A veteran healthcare professional at a nursing home in Monroe, Wisconsin, Lisa Gordon says CNAs lack adequate PPE and are in urgent need of support in the form of hazard pay as they take on longer hours to provide new levels of emotional support to residents who are unable to spend their last final days with family members.
“Every day that I walk out my door and go to work, it’s stressful,” Lisa said. “Mentally, it’s more stressful for me. When I’m home I’m exhausted because I’m doing double the work that I was doing before.”
This additional work takes form not only in longer shifts and additional precautionary health routines; Lisa and her co-workers at the nursing home have taken on tremendous responsibility in providing emotional care and support to their residents.
“Being with the residents takes more time than what it normally would because we have to fill in for loved ones. We have to be there when they are afraid or stressed out. Everything that family members would do, we have to do it,” Lisa explained.
“Our residents don’t have anybody anymore but us. They are isolated from their families, their friends, their loved ones – everybody that they are used to being with,” Lisa said that the ban on visitors to nursing homes during COVID has weighed heavily on both residents and staff. “They can’t have family members, so we have to be a family member. We are taking on the part of being everything to our residents right now.”
As a precautionary health measure, these restrictions on visitors to the nursing home are not lifted, even when residents are in critical condition.
“I’ve got residents that ask me every day, ‘Are we ever going to get to see our loved ones? Are we ever going to get to see our families again?’” Lisa explained. “We’ve had a couple of residents pass away, and they’ve had to do it by themselves because their loved ones can’t come into the nursing home. So we are there holding their hands, doing all of this. Instead of their wife or their child, we’re there.”
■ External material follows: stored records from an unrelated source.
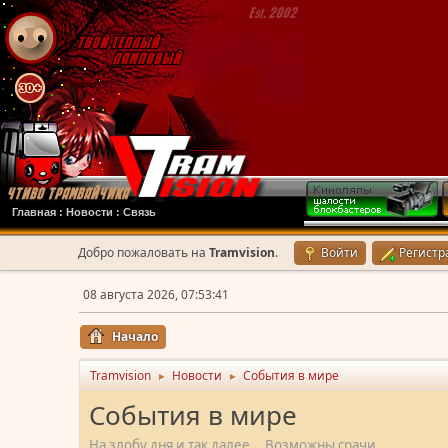
Главная
:
Новости
:
Связь
Добро пожаловать на
Tramvision
.
Войти
Регистр
08 августа 2026, 07:53:41
Начало
Tramvision
Новости
События в мире
►
►
События в мире
На злобу дня и так далее... Возможны срачи.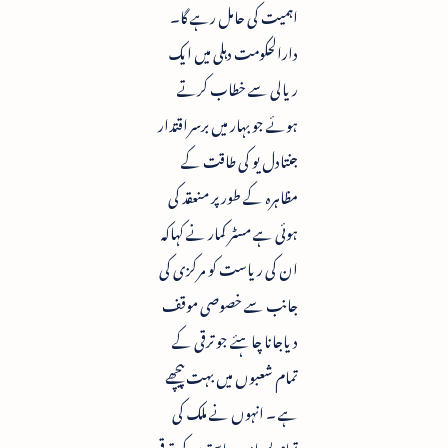
اہمیت کی حامل رہے گا۔
دارالحکومت دہلی میں ایک
ریالی سے خطاب کرتے
ہوئے جو بہار میں برسراقتدار
جنتادل یو کی طاقت کے
مظاہرہ کے طورپر منعقد کی
ہوئی ہے مسٹر کمار نے کہاکہ
ان کی ریاست کو مرکزی کی
جانب سے خصوصی موقف
دیاجانا چاہئے جو ترقی کے
تمام شعبوں میں بہت پیچھے
ہے ۔ انہوں نے ملک کی
تمام پسماندہ ریاستوں کی ترقی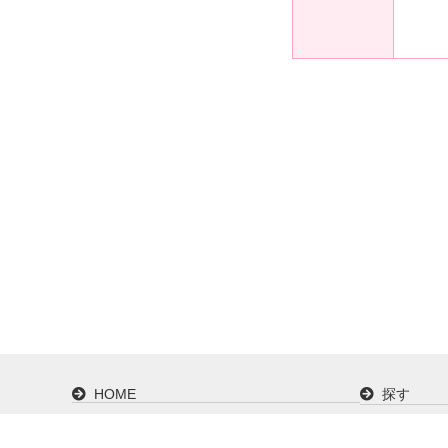
HOME
探す
カタログで探す
ご購入ガ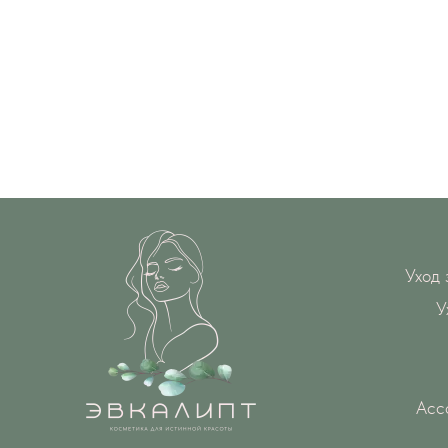
Уход 
У
Асс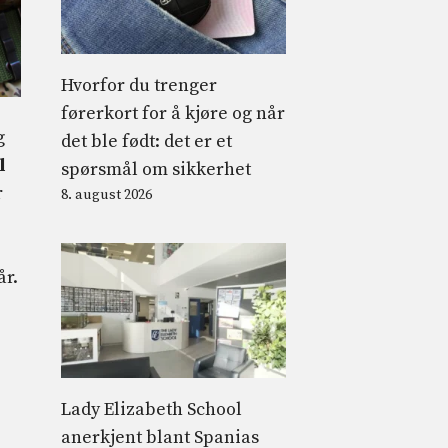
Hvorfor du trenger
førerkort for å kjøre og når
g
det ble født: det er et
l
spørsmål om sikkerhet
r
8. august 2026
år.
Lady Elizabeth School
anerkjent blant Spanias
The chronic stress of providing the end-of-life support usually fulfilled by family members has taken a toll on mental health of CNAs at nursing homes. This is stress is compounded by low wages, scant worker benefits, and inadequate supplies of PPE.
“We’re using the same gown all day long on one resident, the same mask for seven days for all the residents. That’s unacceptable,” Lisa said. “We need better pay, better health insurance. We are fighting for hazard pay and for paid insurance through the Heroes Act. We’ve signed a petition, [but] my employer has ignored that.”
“It’s very stressful. And, I don’t get a choice of what I do. It’s what I’ve done for the last 24 years and I love my job, I love taking care of people. It’s not easy right now; a lot has changed in the past three months. No matter what, I will keep doing my job as if it were me being taken care of when I get to that point,” Lisa said. “But I hope things change. We need to figure out a way to get our nursing homes back open for our residents to have their family and loved ones.”